Although the original hammerheads were slightly bigger, the Ronsen Weickert replacements have too little clearance, several slightly rubbing as they pass. 

The originals were tilted for clearance at some expense to the hammer-to-string fitting process and spacing (the new vertical hammers produce correct capstan, backcheck, wippen, and string spacing). 

A little Dremel Tool sanding relieves under-shoulders on one side of hammers and side of crowns on the other to provide the needed clearance. In some pianos, the scale is too tight and the flare angles too extreme. Tilting may be what you have to do, but I prefer the benefits of verticality when possible.
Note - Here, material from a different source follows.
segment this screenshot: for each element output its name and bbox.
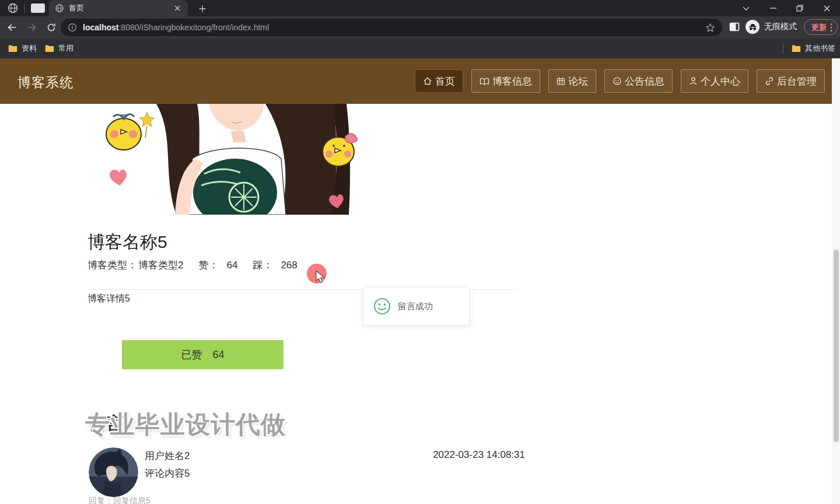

Another tweak of hammerline and a winking of jacks (to support as much hammer weight as possible without impeding reset) maximizes hammerline stability and transfer of power. The Regulating Rack (moved back a little for this operation) amplifies visibility with well-lit hammers moving relative to stationary, well-lit templates. 

With templates blocking hammer crowns, several glissandi passes, bearing firmly on keytops, compress wippen cloth with capstans and knuckles with jacks.

And glissandi on key ends further improve hammerline (and thereby geometric) stability by settling backrail cloth. Note the use of Gauge Keys (in the photo below) to assure that letoff and drop have the same distances from strike each time.

Hammers are regulated to engage dropscrew and jack tender simultaneously, just touching templates at letoff and falling the optimal amount for drop.

At this point, changes to letoff and drop slightly affect each other, but not to worry. Close-enough-for-now still makes the action weighoff-ready. And the fine-tuning of aftertouch, backchecks, and spring tensions can only come to completion after weighoff and the last round of key leveling are in place.